A key consideration in the test of proportionality is how important the limitation might be. The purpose of stopping the spread of COVID-19 is vitally important. But a more precise way of phrasing the purpose of most restrictions is to “stop the risk of the spread of COVID-19”.
For example, the quarantining of a person known to have COVID-19 contains spread, whereas the quarantining of someone who might have it contains risk. As it is impossible to know who might have COVID-19, it may be assumed that containment of spread is the same as containment of risk. But is this so? Not all risks are the same.
Consider the following example. Most Australian states and territories have imposed border restrictions (of varying degrees of strictness and geographic impact) to stop infections from being introduced from interstate. These measures restrict freedom of movement and forcibly separate families and friends.
Sarah Caisip is a Canberra woman who was unable to attend her father’s funeral and comfort her family in Queensland. She was refused an exemption from hotel quarantine due to the potential risk that she might introduce infection to Queensland. Was this a breach of her right to family life?

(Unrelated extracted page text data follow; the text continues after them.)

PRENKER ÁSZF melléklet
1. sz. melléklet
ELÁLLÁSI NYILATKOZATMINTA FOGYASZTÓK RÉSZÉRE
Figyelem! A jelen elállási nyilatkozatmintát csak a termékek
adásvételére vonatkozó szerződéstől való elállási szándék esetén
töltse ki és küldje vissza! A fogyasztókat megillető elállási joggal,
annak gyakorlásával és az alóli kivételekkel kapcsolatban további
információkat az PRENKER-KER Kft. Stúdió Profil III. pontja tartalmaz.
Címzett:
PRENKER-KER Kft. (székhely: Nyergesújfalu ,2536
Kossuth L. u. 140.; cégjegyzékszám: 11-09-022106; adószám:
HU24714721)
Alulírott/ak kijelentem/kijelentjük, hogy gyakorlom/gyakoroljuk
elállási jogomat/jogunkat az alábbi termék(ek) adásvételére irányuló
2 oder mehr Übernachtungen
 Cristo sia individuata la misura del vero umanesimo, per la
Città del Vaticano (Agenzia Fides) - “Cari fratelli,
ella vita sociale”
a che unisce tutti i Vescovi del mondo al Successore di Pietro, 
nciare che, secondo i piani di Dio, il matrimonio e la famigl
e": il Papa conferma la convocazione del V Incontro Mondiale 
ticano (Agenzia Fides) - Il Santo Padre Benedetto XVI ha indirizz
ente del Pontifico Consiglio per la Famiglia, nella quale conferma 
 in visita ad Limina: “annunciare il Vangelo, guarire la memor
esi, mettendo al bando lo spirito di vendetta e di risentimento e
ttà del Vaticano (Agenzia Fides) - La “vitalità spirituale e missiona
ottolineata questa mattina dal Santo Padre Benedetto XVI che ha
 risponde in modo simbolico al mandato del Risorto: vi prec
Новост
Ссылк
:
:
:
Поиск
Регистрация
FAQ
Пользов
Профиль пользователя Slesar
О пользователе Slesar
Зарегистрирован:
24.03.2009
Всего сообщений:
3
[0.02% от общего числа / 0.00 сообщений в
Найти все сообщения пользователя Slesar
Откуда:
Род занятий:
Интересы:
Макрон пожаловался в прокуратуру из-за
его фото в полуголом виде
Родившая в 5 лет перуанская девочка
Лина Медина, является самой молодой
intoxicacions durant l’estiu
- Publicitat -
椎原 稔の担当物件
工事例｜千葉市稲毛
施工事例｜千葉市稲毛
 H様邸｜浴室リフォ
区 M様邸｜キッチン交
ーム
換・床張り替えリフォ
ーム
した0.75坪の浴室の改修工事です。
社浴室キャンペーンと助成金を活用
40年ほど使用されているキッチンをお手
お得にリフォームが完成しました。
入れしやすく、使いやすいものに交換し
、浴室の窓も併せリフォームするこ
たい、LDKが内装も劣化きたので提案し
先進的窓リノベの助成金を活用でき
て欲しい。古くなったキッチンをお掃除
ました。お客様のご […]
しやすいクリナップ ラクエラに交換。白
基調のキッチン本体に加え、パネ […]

The ACT has not recorded a positive COVID diagnosis for months. The risk posed by Caisip is tiny: there is virtually no chance she has COVID-19. So the chance she would transmit the virus and cause a serious or catastrophic outbreak was infinitesimal. The problem is every single catastrophic outbreak, anywhere, has logically been sparked by a single case.

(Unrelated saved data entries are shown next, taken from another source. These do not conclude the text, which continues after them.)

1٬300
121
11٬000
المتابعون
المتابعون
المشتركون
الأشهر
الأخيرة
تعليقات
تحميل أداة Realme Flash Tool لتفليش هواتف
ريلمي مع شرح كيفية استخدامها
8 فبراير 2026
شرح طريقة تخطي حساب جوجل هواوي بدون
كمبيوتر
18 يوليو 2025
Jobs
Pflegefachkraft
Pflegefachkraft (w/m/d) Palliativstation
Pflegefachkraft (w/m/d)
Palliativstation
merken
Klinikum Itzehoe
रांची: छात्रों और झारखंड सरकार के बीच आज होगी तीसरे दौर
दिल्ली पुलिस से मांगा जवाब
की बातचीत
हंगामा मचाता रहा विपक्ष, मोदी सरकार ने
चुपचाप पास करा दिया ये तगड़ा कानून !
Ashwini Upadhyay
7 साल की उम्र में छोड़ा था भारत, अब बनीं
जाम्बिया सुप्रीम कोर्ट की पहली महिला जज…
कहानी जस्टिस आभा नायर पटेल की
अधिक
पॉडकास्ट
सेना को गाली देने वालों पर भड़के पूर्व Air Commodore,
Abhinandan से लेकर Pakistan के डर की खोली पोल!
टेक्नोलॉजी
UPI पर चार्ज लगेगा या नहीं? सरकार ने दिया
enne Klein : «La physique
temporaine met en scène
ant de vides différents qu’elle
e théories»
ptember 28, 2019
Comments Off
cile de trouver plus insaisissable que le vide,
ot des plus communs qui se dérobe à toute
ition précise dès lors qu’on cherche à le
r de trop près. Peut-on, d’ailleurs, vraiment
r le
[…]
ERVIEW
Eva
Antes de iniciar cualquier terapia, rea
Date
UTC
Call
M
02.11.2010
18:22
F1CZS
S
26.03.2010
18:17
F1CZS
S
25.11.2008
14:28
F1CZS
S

So in the Caisip example there is, on the one hand, a miniscule risk, but on the other, the potential for devastating outcomes if the risk materialises. Furthermore, the stakes seem amplified when COVID-19 is under ostensible control, as in Queensland and the less populous states: few decision-makers want to risk the replacement of a situation of control with one of a lack of control.
If decisions can be justified by the possibility of catastrophic outcomes from tiny risks, they can logically be justified if risks are larger, even if still very small. However, there is the danger any measure can be justified based on its marginal impact, or even potentially marginal impact, on reducing the risk of catastrophic outbreak.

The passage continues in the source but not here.